#### TASK ITEM:
For the data below, transcribe the part that opens with the line containing "Komentarų moderavimas apima naudotojų" and closes with the line containing "наличными деньгами, так", exactly and with no pictures.

[Dataset records]

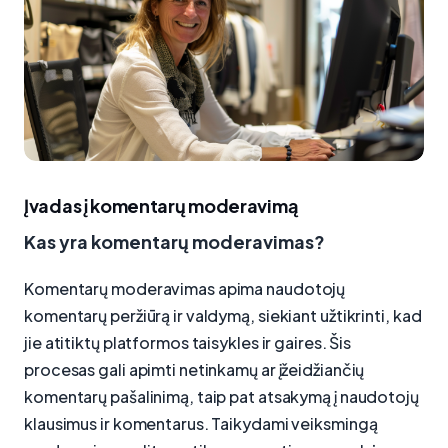
Įvadas į komentarų moderavimą
Kas yra komentarų moderavimas?
Komentarų moderavimas apima naudotojų
komentarų peržiūrą ir valdymą, siekiant užtikrinti, kad
jie atitiktų platformos taisykles ir gaires. Šis
procesas gali apimti netinkamų ar įžeidžiančių
komentarų pašalinimą, taip pat atsakymą į naudotojų
klausimus ir komentarus. Taikydami veiksmingą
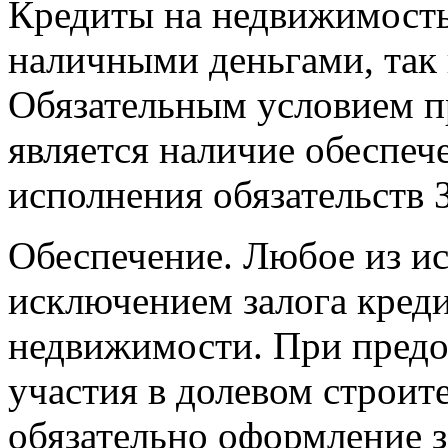
Кредиты на недвижимость
наличными деньгами, так 
Обязательным условием п
является наличие обеспеч
исполнения обязательств
Обеспечение. Любое из ис
исключением залога кред
недвижимости. При предо
участия в долевом строит
обязательно оформление з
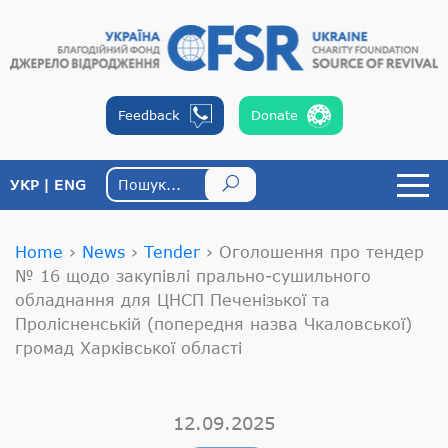
Feedback
Donate
УКР
ENG
Home
›
News
›
Tender
›
Оголошення про тендер
№ 16 щодо закупівлі прально-сушильного
обладнання для ЦНСП Печенізької та
Пролісненській (попередня назва Чкаловської)
громад Харківської області
12.09.2025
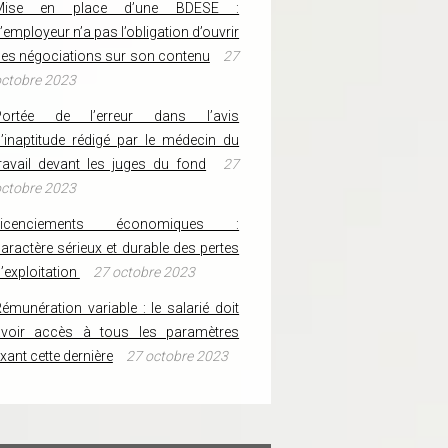
Mise en place d’une BDESE :
’employeur n’a pas l’obligation d’ouvrir
es négociations sur son contenu
27
ctobre 2023
Portée de l’erreur dans l’avis
’inaptitude rédigé par le médecin du
ravail devant les juges du fond
27
ctobre 2023
Licenciements économiques :
aractère sérieux et durable des pertes
’exploitation
27 octobre 2023
émunération variable : le salarié doit
avoir accès à tous les paramètres
ixant cette dernière
27 octobre 2023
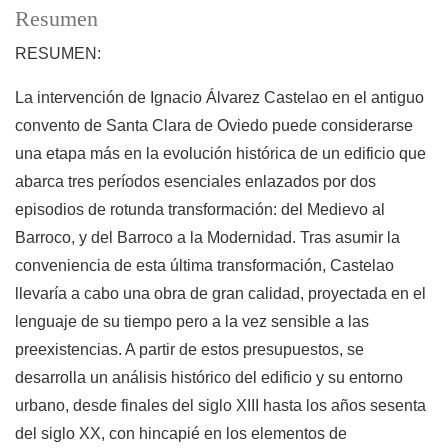
Resumen
RESUMEN:
La intervención de Ignacio Álvarez Castelao en el antiguo
convento de Santa Clara de Oviedo puede considerarse
una etapa más en la evolución histórica de un edificio que
abarca tres períodos esenciales enlazados por dos
episodios de rotunda transformación: del Medievo al
Barroco, y del Barroco a la Modernidad. Tras asumir la
conveniencia de esta última transformación, Castelao
llevaría a cabo una obra de gran calidad, proyectada en el
lenguaje de su tiempo pero a la vez sensible a las
preexistencias. A partir de estos presupuestos, se
desarrolla un análisis histórico del edificio y su entorno
urbano, desde finales del siglo XIII hasta los años sesenta
del siglo XX, con hincapié en los elementos de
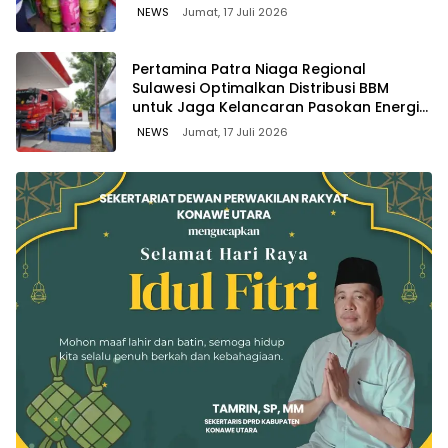
NEWS
Jumat, 17 Juli 2026
Pertamina Patra Niaga Regional
Sulawesi Optimalkan Distribusi BBM
untuk Jaga Kelancaran Pasokan Energi
di Seluruh Wilayah Sulawesi
NEWS
Jumat, 17 Juli 2026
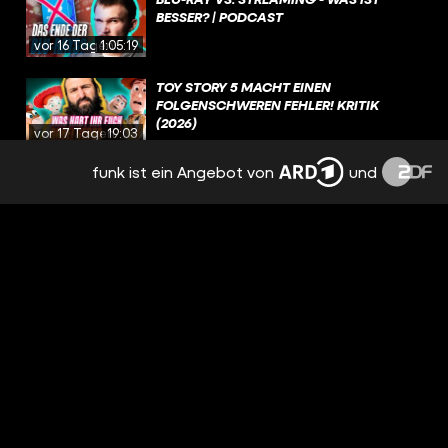
BESSER? | PODCAST
vor 16 Tagen
1:05:19
TOY STORY 5 MACHT EINEN
FOLGENSCHWEREN FEHLER! KRITIK
(2026)
vor 17 Tagen
19:03
funk ist ein Angebot von
und
NEE, AVENGERS JUCKT MICH GAR NICHT,
GUCKE KEINE FILME, DIE NICHT
MINDESTENS 30 JAHRE ALT SIND
vor 17 Tagen
00:14
HOUSE OF THE DRAGON: UNGEBEUGT
UND UNGEZÄHMT / BESPRECHUNG &
ANALYSE / STAFFEL 3 EPISODE 5
vor 19 Tagen
3:37:08
WAS SIND EURE LIEBLINGSDRACHEN IN
GAME OF THRONES UND HOUSE OF THE
DRAGON?
vor 20 Tagen
01:39
AUF WELCHEN KOMMENDEN FILM FREUT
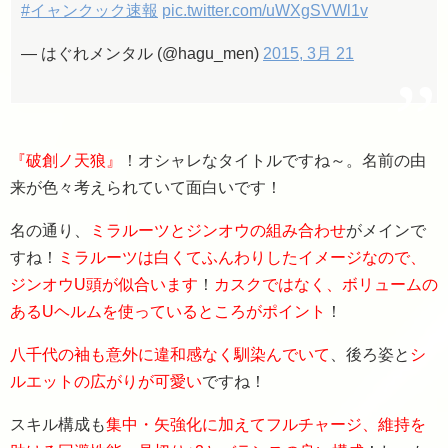
#イャンクック速報
pic.twitter.com/uWXgSVWl1v
— はぐれメンタル (@hagu_men)
2015, 3月 21
『破創ノ天狼』
！オシャレなタイトルですね～。名前の由
来が色々考えられていて面白いです！
名の通り、
ミラルーツとジンオウの組み合わせ
がメインで
すね！
ミラルーツは白くてふんわりしたイメージなので、
ジンオウU頭が似合います
！
カスクではなく、ボリュームの
あるUヘルムを使っているところがポイント
！
八千代の袖も意外に違和感なく馴染んでいて
、後ろ姿と
シ
ルエットの広がりが可愛い
ですね！
スキル構成も
集中・矢強化に加えてフルチャージ、維持を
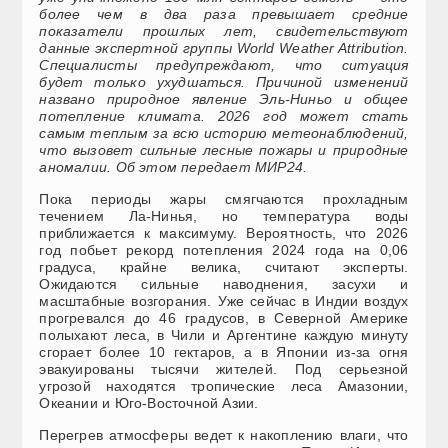
более чем в два раза превышает средние
показатели прошлых лет, свидетельствуют
данные экспертной группы World Weather Attribution.
Специалисты предупреждают, что ситуация
будет только ухудшаться. Причиной изменений
названо природное явление Эль-Ниньо и общее
потепление климата. 2026 год может стать
самым теплым за всю историю метеонаблюдений,
что вызовет сильные лесные пожары и природные
аномалии. Об этом передает МИР24.
Пока периоды жары смягчаются прохладным
течением Ла-Нинья, но температура воды
приближается к максимуму. Вероятность, что 2026
год побьет рекорд потепления 2024 года на 0,06
градуса, крайне велика, считают эксперты.
Ожидаются сильные наводнения, засухи и
масштабные возгорания. Уже сейчас в Индии воздух
прогревался до 46 градусов, в Северной Америке
полыхают леса, в Чили и Аргентине каждую минуту
сгорает более 10 гектаров, а в Японии из-за огня
эвакуированы тысячи жителей. Под серьезной
угрозой находятся тропические леса Амазонии,
Океании и Юго-Восточной Азии.
Перегрев атмосферы ведет к накоплению влаги, что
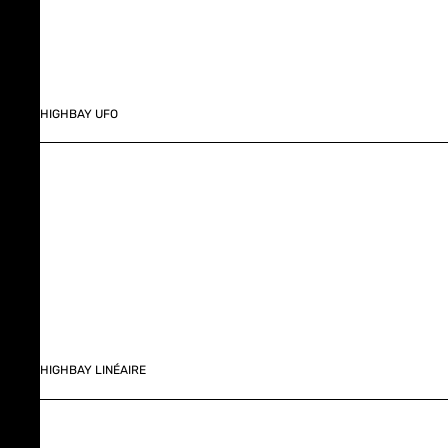
HIGHBAY UFO
HIGHBAY LINÉAIRE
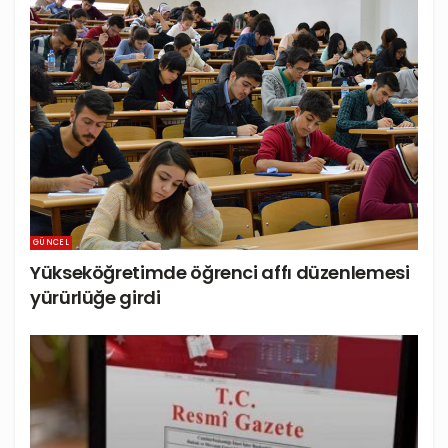
GÜNCEL
Yükseköğretimde öğrenci affı düzenlemesi
yürürlüğe girdi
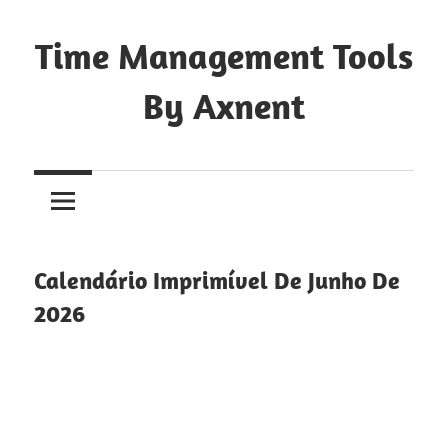
Skip
to
Time Management Tools
content
By Axnent
Just
Save
&
Print
It
Calendário Imprimível De Junho De
2026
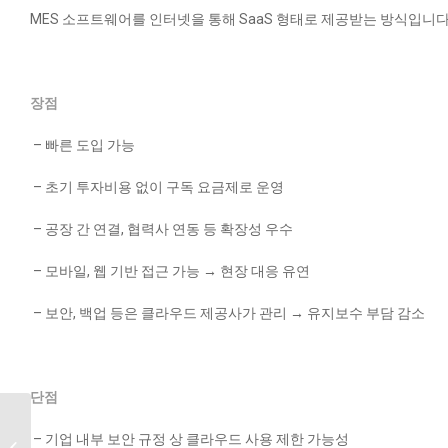
MES 소프트웨어를 인터넷을 통해 SaaS 형태로 제공받는 방식입니다.
장점
– 빠른 도입 가능
–
초기 투자비용 없이 구독 요금제로 운영
–
공장 간 연결, 협력사 연동 등 확장성 우수
–
모바일, 웹 기반 접근 가능 → 현장 대응 유연
–
보안, 백업 등은 클라우드 제공사가 관리 → 유지보수 부담 감소
단점
2025년 하반기
–
기업 내부 보안 규정 상 클라우드 사용 제한 가능성
스마트팩토리 트렌드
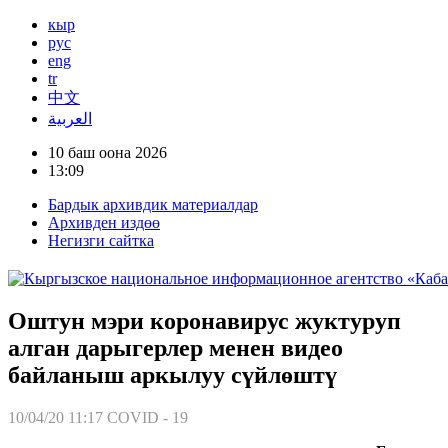
кыр
рус
eng
tr
中文
العربية
10 баш оона 2026
13:09
Бардык архивдик материалдар
Архивден издөө
Негизги сайтка
Оштун мэри коронавирус жуктуруп
алган дарыгерлер менен видео
байланыш аркылуу сүйлөштү
10/04/20 11:17
COVID - 19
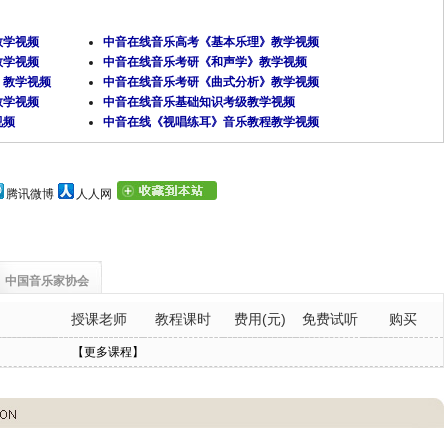
教学视频
中音在线音乐高考《基本乐理》教学视频
教学视频
中音在线音乐考研《和声学》教学视频
》教学视频
中音在线音乐考研《曲式分析》教学视频
教学视频
中音在线音乐基础知识考级教学视频
视频
中音在线《视唱练耳》音乐教程教学视频
腾讯微博
人人网
中国音乐家协会
授课老师
教程课时
费用(元)
免费试听
购买
【更多课程】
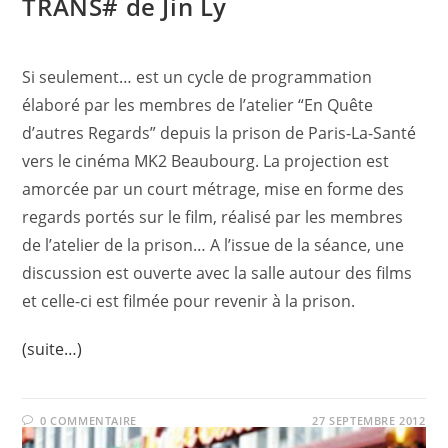
TRANS# de Jin Ly
Si seulement… est un cycle de programmation
élaboré par les membres de l’atelier “En Quête
d’autres Regards” depuis la prison de Paris-La-Santé
vers le cinéma MK2 Beaubourg. La projection est
amorcée par un court métrage, mise en forme des
regards portés sur le film, réalisé par les membres
de l’atelier de la prison… A l’issue de la séance, une
discussion est ouverte avec la salle autour des films
et celle-ci est filmée pour revenir à la prison.
(suite…)
0 COMMENTAIRE
27 SEPTEMBRE 2012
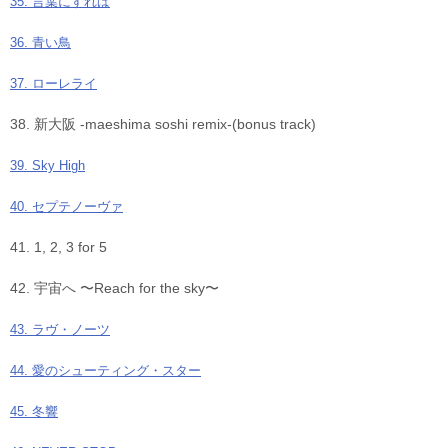
35. 言葉にすれば
36. 青い鳥
37. ローレライ
38. 新大阪 -maeshima soshi remix-(bonus track)
39. Sky High
40. セプテノーヴァ
41. 1, 2, 3 for 5
42. 宇宙へ 〜Reach for the sky〜
43. ラヴ・ノーツ
44. 愛のシューティング・スター
45. 冬響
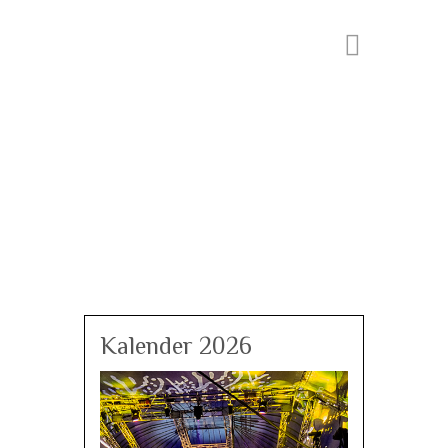
Kalender 2026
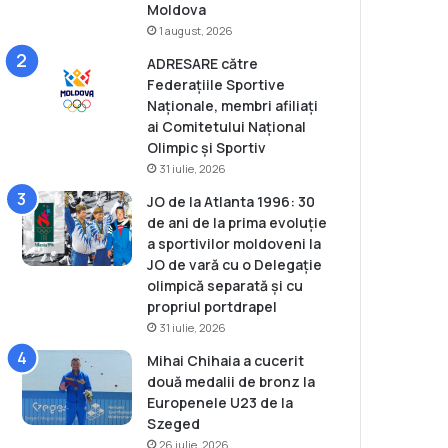
Moldova
1 august, 2026
ADRESARE către
Federațiile Sportive
Naționale, membri afiliați
ai Comitetului Național
Olimpic și Sportiv
31 iulie, 2026
JO de la Atlanta 1996: 30
de ani de la prima evoluție
a sportivilor moldoveni la
JO de vară cu o Delegație
olimpică separată și cu
propriul portdrapel
31 iulie, 2026
Mihai Chihaia a cucerit
două medalii de bronz la
Europenele U23 de la
Szeged
26 iulie, 2026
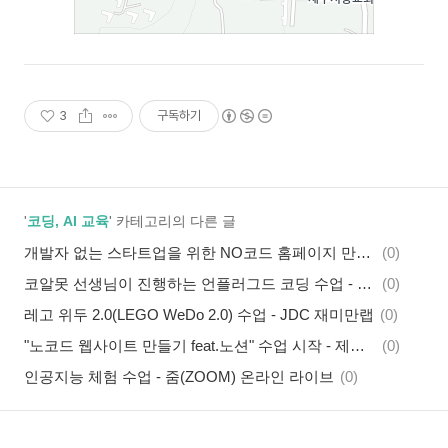
3
구독하기
'
코딩, AI 교육
' 카테고리의 다른 글
개발자 없는 스타트업을 위한 NO코드 홈페이지 만들기 feat.노션 - ZOOM 온라인 라이브
(0)
코알못 선생님이 진행하는 언플러그드 코딩 수업 - 숲속나무학교
(0)
레고 위두 2.0(LEGO WeDo 2.0) 수업 - JDC 재미만랩
(0)
"노코드 웹사이트 만들기 feat.노션" 수업 시작 - 제주청년센터
(0)
인공지능 체험 수업 - 줌(ZOOM) 온라인 라이브
(0)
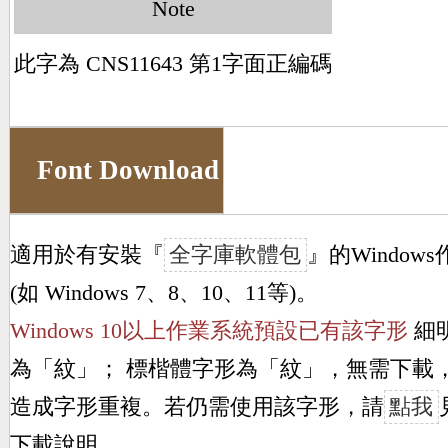
Note
此字為 CNS11643 第1字面正編碼
Font Download
適用於有安裝『
全字庫軟體包
』的Window
(如 Windows 7、8、10、11等)。
Windows 10以上作業系統預設已有該字形
細
為「
紋
」； 標楷體字形為「
紋
」，無需下載
造成字形重複。若仍需使用該字形，請
點我
下載說明。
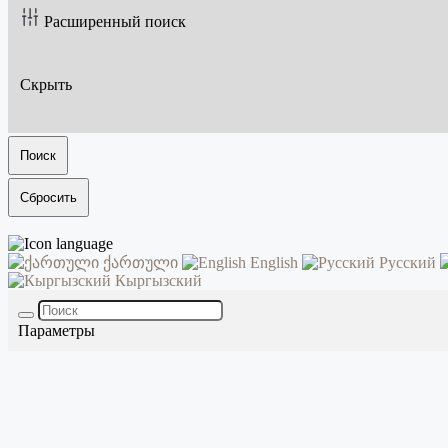
Расширенный поиск
Скрыть
Поиск
Сбросить
ქართული
English
Русский
Кыргызский
Параметры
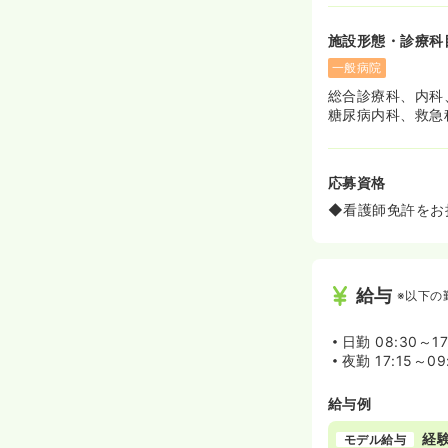
施設形態・診療科
一般病院
総合診療科、内科
糖尿病内科、救急
応募資格
◆看護師免許をお
給与
※以下の
日勤
08:30～17
夜勤
17:15～09
給与例
経験
モデル給与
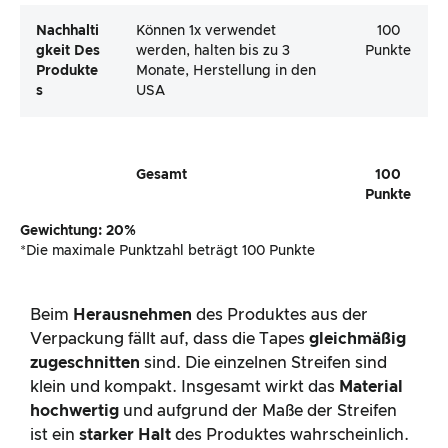
Nachhalti
Können 1x verwendet
100
Gkeit Des
werden, halten bis zu 3
Punkte
Produkte
Monate, Herstellung in den
S
USA
Gesamt
100
Punkte
Gewichtung: 20%
*Die maximale Punktzahl beträgt 100 Punkte
Beim
Herausnehmen
des Produktes aus der
Verpackung fällt auf, dass die Tapes
gleichmäßig
zugeschnitten
sind. Die einzelnen Streifen sind
klein und kompakt. Insgesamt wirkt das
Material
hochwertig
und aufgrund der Maße der Streifen
ist ein
starker Halt
des Produktes wahrscheinlich.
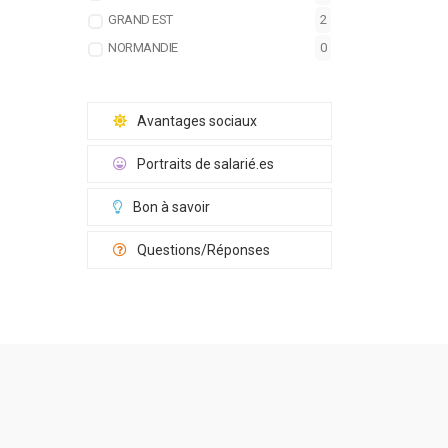
GRAND EST
2
NORMANDIE
0
Avantages sociaux
Portraits de salarié.es
Bon à savoir
Questions/Réponses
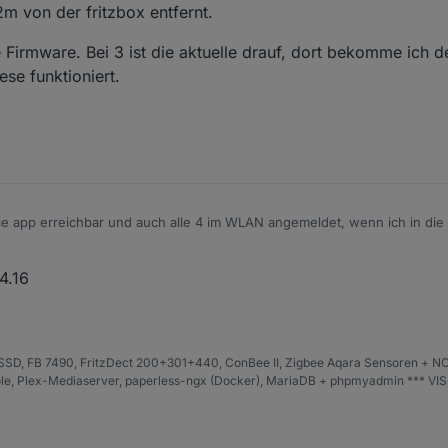
2m von der fritzbox entfernt.
 Firmware. Bei 3 ist die aktuelle drauf, dort bekomme ich d
ese funktioniert.
die app erreichbar und auch alle 4 im WLAN angemeldet, wenn ich in die 
von der fritzbox entfernt.
 eben die Firmware. Bei 3 ist die aktuelle drauf, dort bekomme ich den F
4.16
e funktioniert.
rauf?
D, FB 7490, FritzDect 200+301+440, ConBee II, Zigbee Aqara Sensoren + NO
iHole, Plex-Mediaserver, paperless-ngx (Docker), MariaDB + phpmyadmin *** VI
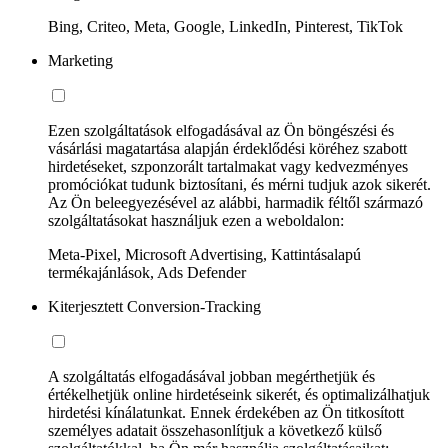
Bing, Criteo, Meta, Google, LinkedIn, Pinterest, TikTok
Marketing
Ezen szolgáltatások elfogadásával az Ön böngészési és
vásárlási magatartása alapján érdeklődési köréhez szabott
hirdetéseket, szponzorált tartalmakat vagy kedvezményes
promóciókat tudunk biztosítani, és mérni tudjuk azok sikerét.
Az Ön beleegyezésével az alábbi, harmadik féltől származó
szolgáltatásokat használjuk ezen a weboldalon:
Meta-Pixel, Microsoft Advertising, Kattintásalapú
termékajánlások, Ads Defender
Kiterjesztett Conversion-Tracking
A szolgáltatás elfogadásával jobban megérthetjük és
értékelhetjük online hirdetéseink sikerét, és optimalizálhatjuk
hirdetési kínálatunkat. Ennek érdekében az Ön titkosított
személyes adatait összehasonlítjuk a következő külső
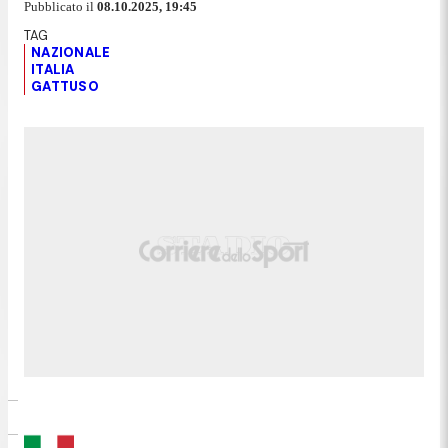
Pubblicato il
08.10.2025, 19:45
NAZIONALE
ITALIA
GATTUSO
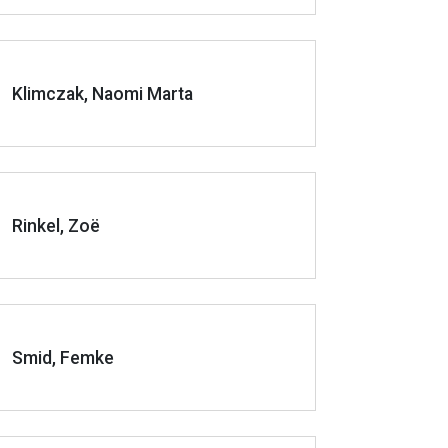
Klimczak, Naomi Marta
Rinkel, Zoë
Smid, Femke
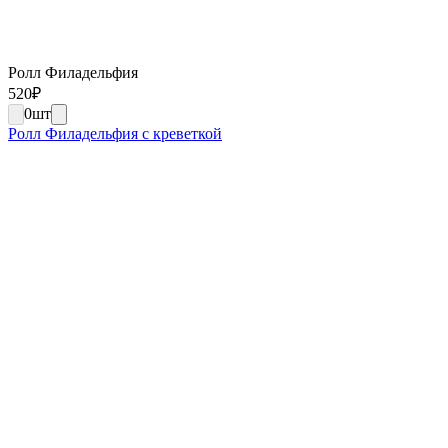
Ролл Филадельфия
520
₽
0
шт
Ролл Филадельфия с креветкой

#### SOLUTION TO THIS TASK:
Komentarų moderavimas apima naudotojų
komentarų peržiūrą ir valdymą, siekiant užtikrinti, kad
jie atitiktų platformos taisykles ir gaires. Šis
procesas gali apimti netinkamų ar įžeidžiančių
komentarų pašalinimą, taip pat atsakymą į naudotojų
klausimus ir komentarus. Taikydami veiksmingą
Кредиты на недвижимость
наличными деньгами, так 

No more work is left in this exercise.